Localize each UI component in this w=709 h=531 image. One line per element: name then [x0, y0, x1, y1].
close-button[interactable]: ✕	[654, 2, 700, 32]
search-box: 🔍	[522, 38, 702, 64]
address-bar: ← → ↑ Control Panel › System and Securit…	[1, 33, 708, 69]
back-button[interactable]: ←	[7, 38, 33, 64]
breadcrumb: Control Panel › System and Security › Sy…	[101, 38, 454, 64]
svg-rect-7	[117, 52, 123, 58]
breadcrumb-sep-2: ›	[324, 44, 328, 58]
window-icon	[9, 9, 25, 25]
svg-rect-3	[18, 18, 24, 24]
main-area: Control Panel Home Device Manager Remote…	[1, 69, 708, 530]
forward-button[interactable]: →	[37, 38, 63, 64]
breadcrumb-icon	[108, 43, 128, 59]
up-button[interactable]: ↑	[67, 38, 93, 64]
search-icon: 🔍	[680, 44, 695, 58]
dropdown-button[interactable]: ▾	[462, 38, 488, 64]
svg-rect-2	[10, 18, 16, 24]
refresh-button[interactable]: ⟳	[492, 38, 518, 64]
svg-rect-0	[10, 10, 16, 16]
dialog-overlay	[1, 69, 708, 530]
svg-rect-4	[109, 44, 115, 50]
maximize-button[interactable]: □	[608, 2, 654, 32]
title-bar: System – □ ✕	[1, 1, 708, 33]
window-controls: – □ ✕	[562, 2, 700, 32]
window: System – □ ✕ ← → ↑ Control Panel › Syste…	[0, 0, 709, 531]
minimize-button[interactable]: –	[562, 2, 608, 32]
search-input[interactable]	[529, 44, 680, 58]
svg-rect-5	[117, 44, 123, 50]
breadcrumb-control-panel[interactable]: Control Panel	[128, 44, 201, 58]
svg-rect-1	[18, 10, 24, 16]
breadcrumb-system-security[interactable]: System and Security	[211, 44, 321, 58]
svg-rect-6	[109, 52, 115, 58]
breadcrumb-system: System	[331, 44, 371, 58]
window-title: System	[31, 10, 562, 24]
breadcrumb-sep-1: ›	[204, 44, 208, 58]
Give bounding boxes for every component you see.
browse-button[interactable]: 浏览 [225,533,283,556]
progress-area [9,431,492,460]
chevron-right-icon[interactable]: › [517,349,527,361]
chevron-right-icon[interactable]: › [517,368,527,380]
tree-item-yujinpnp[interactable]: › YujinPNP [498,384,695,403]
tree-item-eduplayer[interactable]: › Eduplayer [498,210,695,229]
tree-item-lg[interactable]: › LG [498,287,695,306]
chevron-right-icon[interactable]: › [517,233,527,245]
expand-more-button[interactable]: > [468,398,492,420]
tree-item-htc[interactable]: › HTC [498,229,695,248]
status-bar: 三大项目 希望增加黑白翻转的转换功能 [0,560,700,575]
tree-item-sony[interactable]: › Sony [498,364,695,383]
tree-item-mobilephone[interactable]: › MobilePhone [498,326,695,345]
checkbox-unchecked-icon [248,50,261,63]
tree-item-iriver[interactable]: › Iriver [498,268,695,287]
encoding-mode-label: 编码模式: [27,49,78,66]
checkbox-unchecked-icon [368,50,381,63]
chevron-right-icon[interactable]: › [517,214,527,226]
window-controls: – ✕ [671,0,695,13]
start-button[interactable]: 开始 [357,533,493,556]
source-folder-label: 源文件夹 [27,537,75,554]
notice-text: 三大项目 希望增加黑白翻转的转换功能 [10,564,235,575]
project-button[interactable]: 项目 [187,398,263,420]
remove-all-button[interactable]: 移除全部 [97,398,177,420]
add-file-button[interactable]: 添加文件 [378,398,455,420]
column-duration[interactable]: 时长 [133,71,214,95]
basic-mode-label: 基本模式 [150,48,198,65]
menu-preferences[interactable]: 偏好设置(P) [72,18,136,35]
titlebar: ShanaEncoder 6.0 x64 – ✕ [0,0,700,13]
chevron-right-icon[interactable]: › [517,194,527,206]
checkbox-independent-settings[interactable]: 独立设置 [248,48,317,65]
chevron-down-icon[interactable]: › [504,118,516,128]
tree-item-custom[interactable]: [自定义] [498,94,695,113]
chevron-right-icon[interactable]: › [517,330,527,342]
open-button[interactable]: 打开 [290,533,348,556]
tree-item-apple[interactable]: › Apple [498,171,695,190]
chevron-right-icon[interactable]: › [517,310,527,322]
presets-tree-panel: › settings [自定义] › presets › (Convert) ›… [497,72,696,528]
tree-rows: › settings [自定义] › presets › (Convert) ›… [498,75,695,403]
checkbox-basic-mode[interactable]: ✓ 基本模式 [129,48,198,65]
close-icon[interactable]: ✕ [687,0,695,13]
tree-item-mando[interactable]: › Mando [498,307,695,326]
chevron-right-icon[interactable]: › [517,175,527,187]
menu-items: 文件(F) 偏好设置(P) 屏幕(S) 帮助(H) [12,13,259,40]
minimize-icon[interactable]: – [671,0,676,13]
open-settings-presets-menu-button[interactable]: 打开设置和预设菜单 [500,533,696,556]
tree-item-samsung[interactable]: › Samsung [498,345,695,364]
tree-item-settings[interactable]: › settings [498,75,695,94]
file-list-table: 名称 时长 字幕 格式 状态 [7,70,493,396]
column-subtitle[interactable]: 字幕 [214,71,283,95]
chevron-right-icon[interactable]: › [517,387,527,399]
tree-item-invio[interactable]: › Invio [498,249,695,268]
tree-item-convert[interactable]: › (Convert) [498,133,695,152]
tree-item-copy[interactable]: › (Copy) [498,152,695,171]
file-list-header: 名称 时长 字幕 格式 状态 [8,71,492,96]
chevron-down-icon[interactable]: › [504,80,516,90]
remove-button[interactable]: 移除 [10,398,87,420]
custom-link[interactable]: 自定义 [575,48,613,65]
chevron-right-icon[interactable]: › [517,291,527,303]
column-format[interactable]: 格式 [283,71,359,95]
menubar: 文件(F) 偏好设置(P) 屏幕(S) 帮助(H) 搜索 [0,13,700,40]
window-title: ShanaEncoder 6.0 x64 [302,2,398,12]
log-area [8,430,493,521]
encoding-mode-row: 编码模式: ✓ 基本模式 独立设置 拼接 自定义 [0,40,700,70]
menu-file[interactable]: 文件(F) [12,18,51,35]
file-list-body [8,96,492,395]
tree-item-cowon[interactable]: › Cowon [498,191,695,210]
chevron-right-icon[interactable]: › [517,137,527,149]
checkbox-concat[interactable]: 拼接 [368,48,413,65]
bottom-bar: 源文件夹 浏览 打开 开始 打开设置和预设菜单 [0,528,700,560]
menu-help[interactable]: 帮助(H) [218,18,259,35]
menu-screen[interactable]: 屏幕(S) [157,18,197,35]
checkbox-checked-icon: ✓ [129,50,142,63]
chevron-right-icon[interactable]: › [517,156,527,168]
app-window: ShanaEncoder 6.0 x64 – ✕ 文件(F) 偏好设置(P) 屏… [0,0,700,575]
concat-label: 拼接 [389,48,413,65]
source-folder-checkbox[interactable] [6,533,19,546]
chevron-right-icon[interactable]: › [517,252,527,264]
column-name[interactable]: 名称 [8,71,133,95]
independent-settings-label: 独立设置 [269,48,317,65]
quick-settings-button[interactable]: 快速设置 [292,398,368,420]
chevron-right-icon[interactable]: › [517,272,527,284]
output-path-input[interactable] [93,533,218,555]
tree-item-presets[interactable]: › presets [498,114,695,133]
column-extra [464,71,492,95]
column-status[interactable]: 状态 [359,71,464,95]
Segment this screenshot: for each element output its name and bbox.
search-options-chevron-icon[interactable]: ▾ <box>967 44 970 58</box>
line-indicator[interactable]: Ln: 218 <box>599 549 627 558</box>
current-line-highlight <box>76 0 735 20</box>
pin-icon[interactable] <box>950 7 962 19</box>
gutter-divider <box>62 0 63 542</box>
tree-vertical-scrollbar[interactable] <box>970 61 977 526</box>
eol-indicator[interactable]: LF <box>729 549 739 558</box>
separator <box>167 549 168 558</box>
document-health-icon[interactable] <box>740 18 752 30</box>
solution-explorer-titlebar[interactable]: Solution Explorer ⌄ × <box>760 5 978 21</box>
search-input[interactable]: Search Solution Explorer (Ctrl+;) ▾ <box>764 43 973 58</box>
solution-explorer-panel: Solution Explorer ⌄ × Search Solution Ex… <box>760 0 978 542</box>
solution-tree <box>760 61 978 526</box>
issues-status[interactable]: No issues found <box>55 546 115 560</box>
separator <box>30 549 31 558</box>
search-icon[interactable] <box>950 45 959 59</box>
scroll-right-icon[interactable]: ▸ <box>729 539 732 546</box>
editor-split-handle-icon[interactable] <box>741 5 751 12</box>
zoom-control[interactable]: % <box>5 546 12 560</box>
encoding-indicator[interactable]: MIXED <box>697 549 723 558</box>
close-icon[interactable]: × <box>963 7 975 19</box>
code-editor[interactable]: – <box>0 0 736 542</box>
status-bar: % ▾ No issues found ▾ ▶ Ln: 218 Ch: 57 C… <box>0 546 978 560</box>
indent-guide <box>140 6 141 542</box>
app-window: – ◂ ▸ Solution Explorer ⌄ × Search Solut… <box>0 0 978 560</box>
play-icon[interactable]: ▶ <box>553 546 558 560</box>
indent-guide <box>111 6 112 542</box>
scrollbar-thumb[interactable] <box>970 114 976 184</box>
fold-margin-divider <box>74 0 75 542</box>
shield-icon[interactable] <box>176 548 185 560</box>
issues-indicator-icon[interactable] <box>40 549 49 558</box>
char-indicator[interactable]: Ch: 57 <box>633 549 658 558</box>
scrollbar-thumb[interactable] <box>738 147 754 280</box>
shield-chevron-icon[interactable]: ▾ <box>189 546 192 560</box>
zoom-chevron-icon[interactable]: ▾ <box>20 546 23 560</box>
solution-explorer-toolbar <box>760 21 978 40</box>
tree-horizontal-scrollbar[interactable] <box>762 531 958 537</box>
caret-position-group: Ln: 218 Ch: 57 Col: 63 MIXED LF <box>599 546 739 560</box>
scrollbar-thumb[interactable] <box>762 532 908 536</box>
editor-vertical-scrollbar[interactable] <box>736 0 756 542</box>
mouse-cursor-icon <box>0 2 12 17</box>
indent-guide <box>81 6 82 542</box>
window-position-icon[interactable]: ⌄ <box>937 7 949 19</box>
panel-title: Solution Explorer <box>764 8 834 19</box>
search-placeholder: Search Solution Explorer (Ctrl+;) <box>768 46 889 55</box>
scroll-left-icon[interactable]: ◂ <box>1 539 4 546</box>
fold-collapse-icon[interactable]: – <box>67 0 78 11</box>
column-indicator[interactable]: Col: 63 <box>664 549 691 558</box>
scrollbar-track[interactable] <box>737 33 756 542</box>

_ _ _ _

Problem statement — What belongs in the answer is each line of the data that has the word "label".

Result —
encoding-mode-label: 编码模式: [27,49,78,66]
source-folder-label: 源文件夹 [27,537,75,554]
basic-mode-label: 基本模式 [150,48,198,65]
concat-label: 拼接 [389,48,413,65]
independent-settings-label: 独立设置 [269,48,317,65]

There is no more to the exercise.